FIG. 6 is a cross-sectional view of the inkjet printer head according to yet another embodiment of the present invention. FIG. 6 shows a modification of the second common liquid chamber forming member 22. In the modification of the second common liquid chamber forming member 22, a membrane 45 is disposed on the side surface of each common liquid chamber bottom part 32. The membranes 45, the common liquid chambers 30, the flow path resistance parts 11, and the pressure chambers 12 are serially arranged along the same plane, and therefore a pressure wave can be attenuated more efficiently than conventional cases.
FIG. 7 is a cross-sectional view of the inkjet printer head according to yet another embodiment of the present invention. Inside the common liquid chambers 30 of the inkjet printer head shown in FIG. 7, the membranes 45 are disposed in a direction orthogonal to the flow path including the flow path resistance parts 11. The membranes 45, the common liquid chambers 30, the flow path resistance parts 11, and the pressure chambers 12 are serially arranged along the same plane, and therefore a pressure wave can be attenuated more efficiently than conventional cases.
As described above, in the inkjet printer head according to an embodiment of the present invention, the common liquid chambers 30 and the flow path resistance parts 11 are directly communicating with each other. Therefore, the width of each of the flow path plates formed on a silicon wafer can be reduced. Accordingly, an increased number of flow path plates can be obtained from a silicon wafer, so that the inkjet printer head can be manufactured with a high yield ratio, and manufacturing costs can be reduced.
According to an embodiment of the present invention, a flow path resistance part is provided at the entrance of the flow path plate into which ink flows, and the flow path resistance part and the common liquid chamber are directly connected to each other on the same plane. Therefore, the width of the flow path plate can be reduced, and an increased number of flow path plates can be obtained from a silicon wafer.

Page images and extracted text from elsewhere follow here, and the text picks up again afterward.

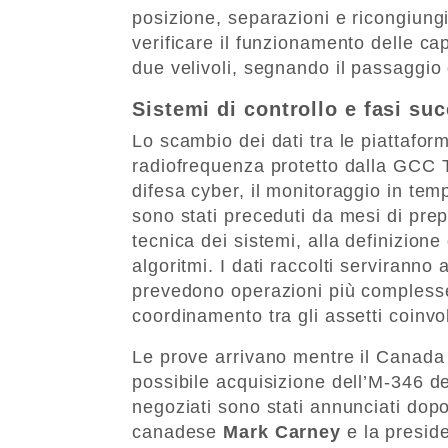
posizione, separazioni e ricongiung
verificare il funzionamento delle ca
due velivoli, segnando il passaggio 
Sistemi di controllo e fasi su
Lo scambio dei dati tra le piattafo
radiofrequenza protetto dalla GCC T
difesa cyber, il monitoraggio in te
sono stati preceduti da mesi di prep
tecnica dei sistemi, alla definizione
algoritmi. I dati raccolti servirann
prevedono operazioni più complesse,
coordinamento tra gli assetti coinvol
Le prove arrivano mentre il Canada h
possibile acquisizione dell’M-346 de
negoziati sono stati annunciati dopo 
canadese
Mark Carney
e la presid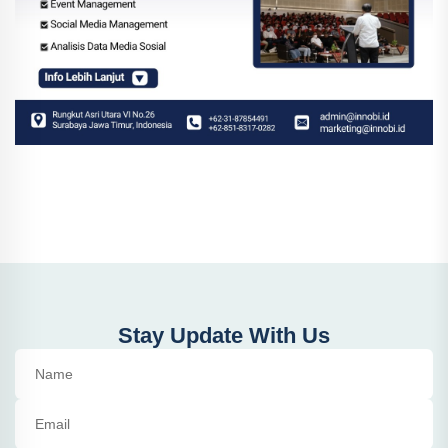
Stay Update With Us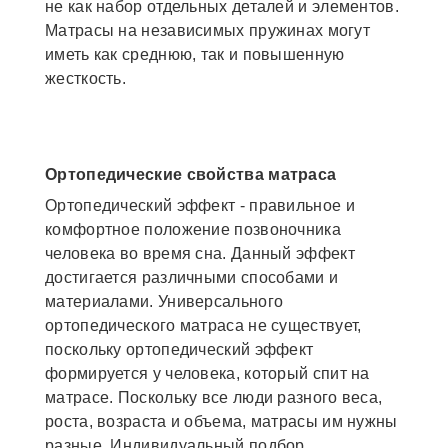
не как набор отдельных деталей и элементов.
Матрасы на независимых пружинах могут
иметь как среднюю, так и повышенную
жесткость.
Ортопедические свойства матраса
Ортопедический эффект - правильное и
комфортное положение позвоночника
человека во время сна. Данный эффект
достигается различными способами и
материалами. Универсального
ортопедического матраса не существует,
поскольку ортопедический эффект
формируется у человека, который спит на
матрасе. Поскольку все люди разного веса,
роста, возраста и объема, матрасы им нужны
разные. Индивидуальный подбор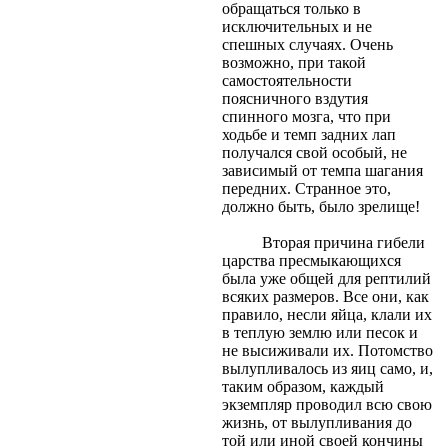
обращаться только в
исключительных и не
спешных случаях. Очень
возможно, при такой
самостоятельности
поясничного вздутия
спинного мозга, что при
ходьбе и темп задних лап
получался свой особый, не
зависимый от темпа шагания
передних. Странное это,
должно быть, было зрелище!
Вторая причина гибели
царства пресмыкающихся
была уже общей для рептилий
всяких размеров. Все они, как
правило, несли яйца, клали их
в теплую землю или песок и
не высиживали их. Потомство
вылупливалось из яиц само, и,
таким образом, каждый
экземпляр проводил всю свою
жизнь, от вылупливания до
той или иной своей кончины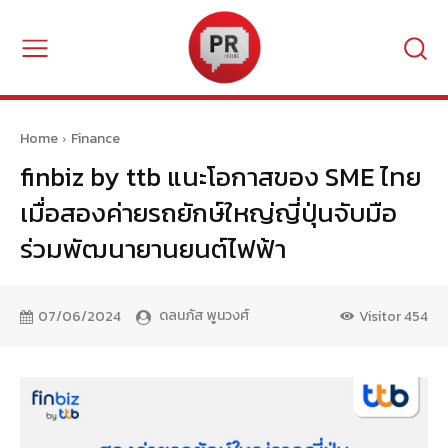
Home
Finance
finbiz by ttb แนะโอกาสของ SME ไทย
เมื่อสองค่ายรถยักษ์ใหญ่ญี่ปุ่นจับมือ
ร่วมพัฒนายานยนต์ไฟฟ้า
ดลนภัส พูนวงศ์
07/06/2024
Visitor
454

According to an embodiment of the present invention, the inner wall of the common liquid chamber (the inner wall on the outer side of the common liquid chamber) is formed by a member other than the nozzle plate or the flow path plate. The member has a height that is substantially equal to a total thickness of the nozzle plate and the flow path plate. Therefore, the width of the flow path plate can be reduced.
According to an embodiment of the present invention, the outer wall of the flow path plate and the outer wall of the nozzle plate are on the same plane as the inner wall of the common liquid chamber, and the flow path resistance parts are formed at the outer wall of the flow path plate. Therefore, the width of the flow path plate can be reduced.

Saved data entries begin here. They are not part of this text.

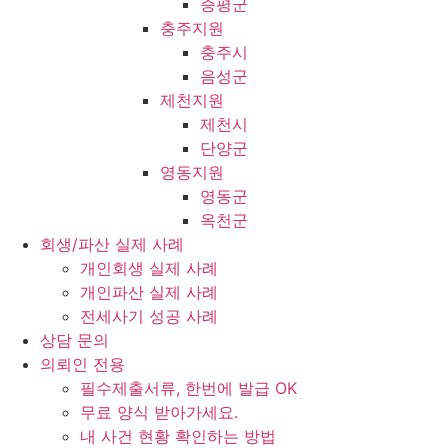
증평군
충주지원
충주시
음성군
제천지원
제천시
단양군
영동지원
영동군
옥천군
회생/파산 실제 사례
개인회생 실제 사례
개인파산 실제 사례
전세사기 성공 사례
상담 문의
의뢰인 전용
필수제출서류, 한번에 발급 OK
무료 양식 받아가세요.
내 사건 현황 확인하는 방법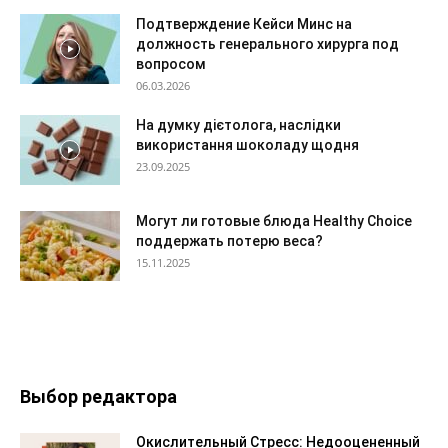
Подтверждение Кейси Минс на
должность генерального хирурга под
вопросом
06.03.2026
На думку дієтолога, наслідки
використання шоколаду щодня
23.09.2025
Могут ли готовые блюда Healthy Choice
поддержать потерю веса?
15.11.2025
Выбор редактора
Окислительный Стресс: Недооцененный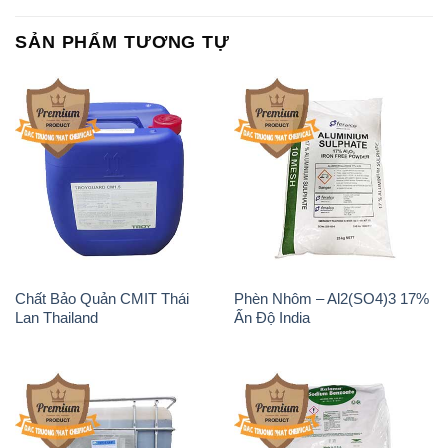
Chất Bảo Quản CMIT Thái
Phèn Nhôm – Al2(SO4)3 17%
Lan Thailand
Ấn Độ India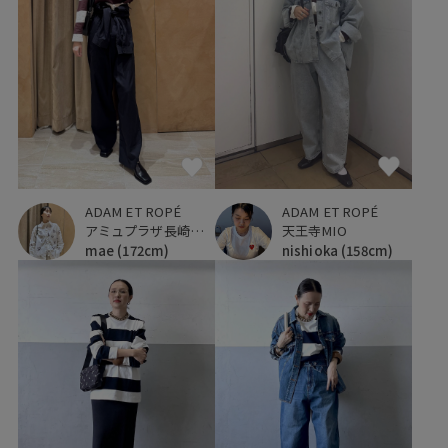
ADAM ET ROPÉ
ADAM ET ROPÉ
アミュプラザ長崎新館
天王寺MIO
mae
(172cm)
nishioka
(158cm)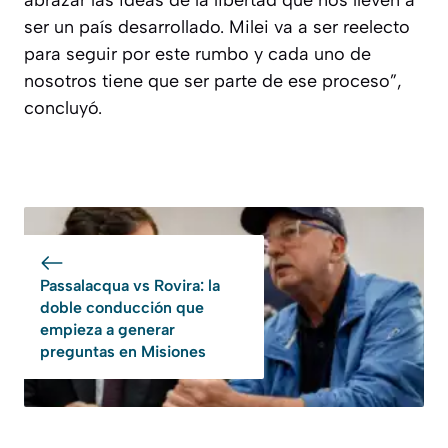
abrazar las ideas de la libertad que nos lleven a
ser un país desarrollado. Milei va a ser reelecto
para seguir por este rumbo y cada uno de
nosotros tiene que ser parte de ese proceso”,
concluyó.
Passalacqua vs Rovira: la
doble conducción que
empieza a generar
preguntas en Misiones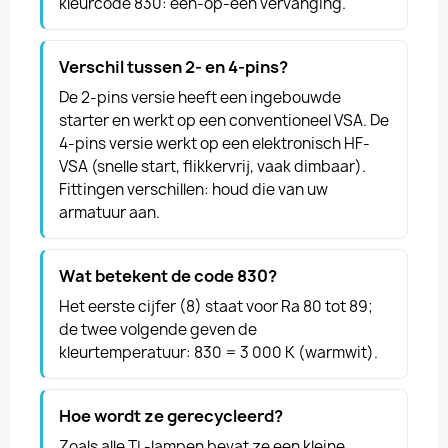
kleurcode 830: één-op-één vervanging.
Verschil tussen 2- en 4-pins?
De 2-pins versie heeft een ingebouwde
starter en werkt op een conventioneel VSA. De
4-pins versie werkt op een elektronisch HF-
VSA (snelle start, flikkervrij, vaak dimbaar).
Fittingen verschillen: houd die van uw
armatuur aan.
Wat betekent de code 830?
Het eerste cijfer (8) staat voor Ra 80 tot 89;
de twee volgende geven de
kleurtemperatuur: 830 = 3 000 K (warmwit).
Hoe wordt ze gerecycleerd?
Zoals alle TL-lampen bevat ze een kleine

According to an embodiment of the present invention, the common liquid chamber, the flow path resistance parts, and the pressure chambers are aligned along the same plane, and the flow path resistance parts are formed at the outer wall of the flow path plate in such a manner as to be directly communicating with the common liquid chamber. Therefore, the width of the flow path plate can be reduced.

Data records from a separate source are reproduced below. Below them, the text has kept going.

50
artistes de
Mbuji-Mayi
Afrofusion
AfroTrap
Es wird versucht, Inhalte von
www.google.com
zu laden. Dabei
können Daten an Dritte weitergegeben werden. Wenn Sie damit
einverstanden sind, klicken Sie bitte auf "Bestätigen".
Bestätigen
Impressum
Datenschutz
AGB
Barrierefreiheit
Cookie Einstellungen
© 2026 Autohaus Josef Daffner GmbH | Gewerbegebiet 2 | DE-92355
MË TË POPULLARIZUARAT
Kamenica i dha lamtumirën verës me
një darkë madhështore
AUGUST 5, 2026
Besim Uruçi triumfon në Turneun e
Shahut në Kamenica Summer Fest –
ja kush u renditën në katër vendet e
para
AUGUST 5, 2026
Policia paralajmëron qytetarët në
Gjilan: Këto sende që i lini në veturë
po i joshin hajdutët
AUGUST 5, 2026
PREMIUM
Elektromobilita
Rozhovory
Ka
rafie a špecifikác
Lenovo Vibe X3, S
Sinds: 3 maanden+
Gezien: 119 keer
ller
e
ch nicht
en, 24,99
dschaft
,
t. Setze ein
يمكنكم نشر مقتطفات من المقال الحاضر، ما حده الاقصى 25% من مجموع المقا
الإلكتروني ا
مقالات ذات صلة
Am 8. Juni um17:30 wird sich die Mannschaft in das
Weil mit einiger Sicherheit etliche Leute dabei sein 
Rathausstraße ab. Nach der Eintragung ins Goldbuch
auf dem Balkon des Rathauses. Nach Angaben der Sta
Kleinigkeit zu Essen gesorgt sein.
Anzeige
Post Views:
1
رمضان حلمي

According to an embodiment of the present invention, attenuation of a pressure wave in the common liquid chamber can be efficiently performed, and crosstalk between nozzles can be mitigated.
The present invention is not limited to the specific embodiments described herein, and variations and modifications may be made without departing from the scope of the present invention.
The present application is based on Japanese Priority Patent Application No. 2009-143019, filed on Jun. 16, 2009, the entire contents of which are hereby incorporated herein by reference.